Decydując się na stworzenie ogrodu wertykalnego trzeba dobrze dobrać rośliny do miejsca, które chcemy upiększyć tym niezwykłym, żywym obrazem. Wybór roślin jest co prawda ogromny i czasami aż trudno się zdecydować, ale wszystkie one powinny mieć podobne wymagania, znacząco ułatwi to nam późniejszą pielęgnację. Zanim więc powstanie zielona ściana, dobrze jest usiąść i zaplanować które rośliny chcielibyśmy mieć i skonfrontować to z ich wymaganiami. A później już tylko zakupić gotowy system do stworzenia zielonej ściany lub samodzielnie ją zbudować. Można oczywiście założenie ogrody wertykalnego zlecić profesjonalnej firmie, wówczas nawet system nawadniania będziemy mogli obsługiwać z pozycji smartfonu. Jest to jednak dość kosztowne, więc większość z nas może taką zieloną ścianę zbudować samodzielnie a później obsługiwać system przy pomocy konewki.
Na co zwrócić uwagę przy wyborze roślin
Tworząc ogród wertykalny powinno się kierować kilkoma zasadami i wybierać:
- rośliny jak najłatwiejsze w uprawie
- rośliny, które nie zajmują dużo miejsca
- rośliny, które nie tworzą zbyt dużej bryły korzeniowej
- rośliny, które zniosą ciasnotę nie tylko w doniczkach, gdyż muszą stworzyć zwartą ścianę, co sprawi, że będą konkurować ze sobą o światło i powierzchnię
- rośliny o bardzo dobrej kondycji, zdrowe i w bardzo dobrym stanie
- gatunki odporne na choroby i rzadko atakowane przez szkodniki
Dobór roślin do wertykalnego ogrodu
Zielona ściana może być kompozycją w zasadzie większości roślin, które uprawiamy w domach w doniczkach. Można je również łączyć z roślinami egzotycznymi lub tymi, które rosną na zewnątrz. Dużo zależy od tego jakie warunki jesteśmy w stanie stworzyć im w pomieszczeniu. Na zielone ściany nie nadają się kaktusy, sukulenty i rośliny bardzo delikatne. Zostaną bowiem szybko zagłuszone przez te silniejsze i mocniej się rozkrzewiające. Kilka miesięcy i zniknęłyby nam z pola widzenia w gąszczu np. liści paproci.

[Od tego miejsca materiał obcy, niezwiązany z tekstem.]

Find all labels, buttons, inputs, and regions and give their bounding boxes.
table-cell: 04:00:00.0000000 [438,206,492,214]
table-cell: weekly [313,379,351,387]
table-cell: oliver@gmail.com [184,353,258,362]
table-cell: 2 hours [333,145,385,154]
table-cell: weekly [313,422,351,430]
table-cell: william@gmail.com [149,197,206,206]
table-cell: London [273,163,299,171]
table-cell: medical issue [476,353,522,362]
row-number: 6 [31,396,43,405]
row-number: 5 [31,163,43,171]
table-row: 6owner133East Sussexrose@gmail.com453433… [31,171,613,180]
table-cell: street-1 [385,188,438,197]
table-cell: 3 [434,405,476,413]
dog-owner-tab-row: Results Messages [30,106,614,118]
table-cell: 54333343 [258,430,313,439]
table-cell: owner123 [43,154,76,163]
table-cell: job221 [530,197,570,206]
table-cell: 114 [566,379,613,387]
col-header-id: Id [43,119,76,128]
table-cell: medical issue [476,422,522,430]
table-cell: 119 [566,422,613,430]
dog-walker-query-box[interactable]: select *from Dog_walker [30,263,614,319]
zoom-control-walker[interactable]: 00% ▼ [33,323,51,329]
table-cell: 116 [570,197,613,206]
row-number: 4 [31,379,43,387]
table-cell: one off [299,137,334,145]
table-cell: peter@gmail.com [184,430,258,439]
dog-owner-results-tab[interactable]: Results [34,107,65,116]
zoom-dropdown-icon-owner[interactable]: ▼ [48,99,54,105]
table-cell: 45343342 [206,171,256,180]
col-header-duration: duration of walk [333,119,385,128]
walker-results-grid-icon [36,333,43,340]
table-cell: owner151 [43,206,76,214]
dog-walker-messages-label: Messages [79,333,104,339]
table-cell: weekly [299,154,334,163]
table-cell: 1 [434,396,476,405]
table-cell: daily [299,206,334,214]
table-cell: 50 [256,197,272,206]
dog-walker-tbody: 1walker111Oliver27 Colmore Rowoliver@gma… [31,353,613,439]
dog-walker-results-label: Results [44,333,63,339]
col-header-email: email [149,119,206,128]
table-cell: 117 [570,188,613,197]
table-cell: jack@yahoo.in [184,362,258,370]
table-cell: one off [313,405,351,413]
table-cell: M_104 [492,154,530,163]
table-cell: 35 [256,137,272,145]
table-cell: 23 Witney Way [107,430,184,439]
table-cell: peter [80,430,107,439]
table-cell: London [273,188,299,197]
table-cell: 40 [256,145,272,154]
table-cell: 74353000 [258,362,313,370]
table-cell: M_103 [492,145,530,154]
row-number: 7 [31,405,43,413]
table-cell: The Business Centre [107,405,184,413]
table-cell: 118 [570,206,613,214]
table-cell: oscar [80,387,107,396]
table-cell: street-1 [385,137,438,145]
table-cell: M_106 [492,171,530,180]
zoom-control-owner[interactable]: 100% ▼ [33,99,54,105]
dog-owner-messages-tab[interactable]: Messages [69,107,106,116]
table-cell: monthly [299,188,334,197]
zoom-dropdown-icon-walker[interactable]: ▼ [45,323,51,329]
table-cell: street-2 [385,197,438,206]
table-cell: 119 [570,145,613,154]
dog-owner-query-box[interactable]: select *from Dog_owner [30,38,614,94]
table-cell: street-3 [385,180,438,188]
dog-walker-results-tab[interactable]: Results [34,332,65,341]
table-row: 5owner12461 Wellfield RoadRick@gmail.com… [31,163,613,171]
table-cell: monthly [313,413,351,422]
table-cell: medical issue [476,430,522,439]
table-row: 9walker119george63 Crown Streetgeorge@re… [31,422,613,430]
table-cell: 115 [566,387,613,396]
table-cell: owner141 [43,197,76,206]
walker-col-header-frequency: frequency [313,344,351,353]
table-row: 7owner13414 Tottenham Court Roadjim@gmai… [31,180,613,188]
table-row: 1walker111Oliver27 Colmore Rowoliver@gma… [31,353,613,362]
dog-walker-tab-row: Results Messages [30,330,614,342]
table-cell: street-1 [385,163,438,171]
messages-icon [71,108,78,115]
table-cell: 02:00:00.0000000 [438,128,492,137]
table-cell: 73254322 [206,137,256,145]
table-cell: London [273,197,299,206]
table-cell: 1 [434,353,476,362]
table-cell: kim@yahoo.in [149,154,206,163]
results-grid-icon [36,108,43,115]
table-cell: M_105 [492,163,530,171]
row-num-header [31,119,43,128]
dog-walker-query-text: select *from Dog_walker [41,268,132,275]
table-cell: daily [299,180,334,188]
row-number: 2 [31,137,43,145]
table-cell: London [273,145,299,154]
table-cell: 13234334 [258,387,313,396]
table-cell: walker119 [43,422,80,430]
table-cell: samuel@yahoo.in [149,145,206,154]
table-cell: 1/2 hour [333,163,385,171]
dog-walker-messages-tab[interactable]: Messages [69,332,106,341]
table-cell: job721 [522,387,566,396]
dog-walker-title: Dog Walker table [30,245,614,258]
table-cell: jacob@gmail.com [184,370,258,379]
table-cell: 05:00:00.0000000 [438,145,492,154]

Za to wszelkie pnącza będą się pięknie komponowały z roślinami kwitnącymi, tworząc da nich tło. Taką bazę dla innych mogą stanowić scindapsusy, cissusy albo filodendrony. Cudownie między mini będą się prezentowały np. storczyki albo rośliny z rodziny bromeliowatych.

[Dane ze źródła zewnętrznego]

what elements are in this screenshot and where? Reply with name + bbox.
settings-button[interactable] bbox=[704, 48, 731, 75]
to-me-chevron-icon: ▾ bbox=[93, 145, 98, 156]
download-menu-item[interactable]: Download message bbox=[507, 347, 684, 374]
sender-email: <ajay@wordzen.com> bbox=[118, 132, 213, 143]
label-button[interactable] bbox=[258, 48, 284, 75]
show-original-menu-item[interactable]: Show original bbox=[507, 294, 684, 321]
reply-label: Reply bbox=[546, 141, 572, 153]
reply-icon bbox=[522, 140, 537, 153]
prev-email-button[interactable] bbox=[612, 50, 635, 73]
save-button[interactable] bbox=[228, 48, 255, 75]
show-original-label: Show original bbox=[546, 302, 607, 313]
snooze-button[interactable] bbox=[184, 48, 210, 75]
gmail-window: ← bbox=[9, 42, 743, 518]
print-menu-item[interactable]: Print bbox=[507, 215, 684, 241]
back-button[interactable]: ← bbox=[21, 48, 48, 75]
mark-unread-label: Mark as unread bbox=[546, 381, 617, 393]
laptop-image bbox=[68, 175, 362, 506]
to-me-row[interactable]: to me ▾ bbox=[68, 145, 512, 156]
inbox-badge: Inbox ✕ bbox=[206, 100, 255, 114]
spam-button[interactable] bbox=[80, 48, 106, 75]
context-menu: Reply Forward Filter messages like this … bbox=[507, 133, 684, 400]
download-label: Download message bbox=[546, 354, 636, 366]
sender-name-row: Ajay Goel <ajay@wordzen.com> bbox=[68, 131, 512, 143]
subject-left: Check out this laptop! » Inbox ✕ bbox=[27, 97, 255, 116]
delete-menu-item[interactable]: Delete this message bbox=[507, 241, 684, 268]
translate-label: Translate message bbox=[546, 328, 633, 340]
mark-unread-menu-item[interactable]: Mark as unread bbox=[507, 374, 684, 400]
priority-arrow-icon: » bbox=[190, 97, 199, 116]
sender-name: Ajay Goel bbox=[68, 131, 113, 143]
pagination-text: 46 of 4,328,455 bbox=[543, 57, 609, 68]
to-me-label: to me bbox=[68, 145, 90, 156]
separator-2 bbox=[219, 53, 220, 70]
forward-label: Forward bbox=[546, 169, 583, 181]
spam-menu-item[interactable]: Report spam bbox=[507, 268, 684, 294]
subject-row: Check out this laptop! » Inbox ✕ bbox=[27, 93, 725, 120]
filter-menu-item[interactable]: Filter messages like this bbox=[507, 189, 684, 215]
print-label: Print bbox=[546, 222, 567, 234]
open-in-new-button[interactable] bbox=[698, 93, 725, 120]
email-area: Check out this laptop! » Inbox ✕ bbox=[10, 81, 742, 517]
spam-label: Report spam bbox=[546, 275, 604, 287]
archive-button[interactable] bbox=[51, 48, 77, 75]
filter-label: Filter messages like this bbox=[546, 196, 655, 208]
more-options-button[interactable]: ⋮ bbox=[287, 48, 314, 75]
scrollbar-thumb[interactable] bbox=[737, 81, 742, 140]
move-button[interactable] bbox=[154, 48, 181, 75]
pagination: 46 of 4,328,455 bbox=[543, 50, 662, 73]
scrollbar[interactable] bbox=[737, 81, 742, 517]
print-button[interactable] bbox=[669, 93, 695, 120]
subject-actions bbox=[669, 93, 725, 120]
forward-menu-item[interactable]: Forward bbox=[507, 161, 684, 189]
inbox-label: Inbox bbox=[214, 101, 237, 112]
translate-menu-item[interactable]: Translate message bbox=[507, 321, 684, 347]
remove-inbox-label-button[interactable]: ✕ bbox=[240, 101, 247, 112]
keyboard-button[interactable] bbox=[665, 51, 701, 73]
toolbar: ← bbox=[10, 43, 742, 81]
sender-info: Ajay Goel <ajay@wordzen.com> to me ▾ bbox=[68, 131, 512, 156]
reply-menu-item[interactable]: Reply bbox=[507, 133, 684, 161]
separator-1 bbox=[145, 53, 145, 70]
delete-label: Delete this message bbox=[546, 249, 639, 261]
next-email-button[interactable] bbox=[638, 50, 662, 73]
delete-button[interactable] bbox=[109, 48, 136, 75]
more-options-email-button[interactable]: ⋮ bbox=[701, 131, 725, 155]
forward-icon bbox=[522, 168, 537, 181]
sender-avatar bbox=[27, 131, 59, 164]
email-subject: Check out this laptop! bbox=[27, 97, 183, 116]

Zielona ściana to idealne miejsce dla skrzydłokwiatów, ich błyszczące liście i białe kwiaty zachwycą każdego. Nieco koloru wniesie maranta a całości może dopełnić zielistek.
Jeśli nasza zielona ściana jest dużych rozmiarów, można sobie pozwolić na obsadzenie jej łosimi rogami i monsterami. Jeśli miejsca jest nieco mniej, możemy skorzystać z roślin z rodziny ananasowatych. Oczywiście nie można zapominać o fikusach. A to naprawdę jeszcze nie koniec wyboru. Doskonale na zielonych ścianach prezentować będzie się calatea, mikrozorium oskrzydlone, dracena czy stromanthe. Pytanie, czy w takim naturalnym dziele sztuki może zabraknąć bluszczu? No nie może. Jest mało wymagający, prosty w uprawie i cudownie zespoi całość.
Trochę tych roślin jest a to naprawdę tylko niewielka część tych, które mogą zachwycać widząc na ścianie w naszym domu. Im mniej wymagające rośliny wybierzemy, tym łatwiej będzie nam taki ogród pielęgnować.
Dla mocno zabieganych, zapominalskich czy często wyjeżdżających poleca się stworzenie zielonej ściany z kilku rodzajów mchów. Odpowiednio spreparowane (moczone w glicerynie) nie potrzebują żadnych zabiegów pielęgnacyjnych ani podlewania. Wystarczy im zapewnienie wilgotności powietrza na poziomie 30-65%.
Decydując się na wertykalny ogród w domu trzeba wiedzieć, że niesie on za sobą mnóstwo dobrej energii, zieleń bowiem odpręża, działa zbawiennie na oczy a same rośliny oczyszczają pomieszczenia a toksyn i kurzu oraz tworzą swoisty mikroklimat. Dlatego inwestycja w zieloną ścianę to tak naprawdę inwestycja we własne zdrowie.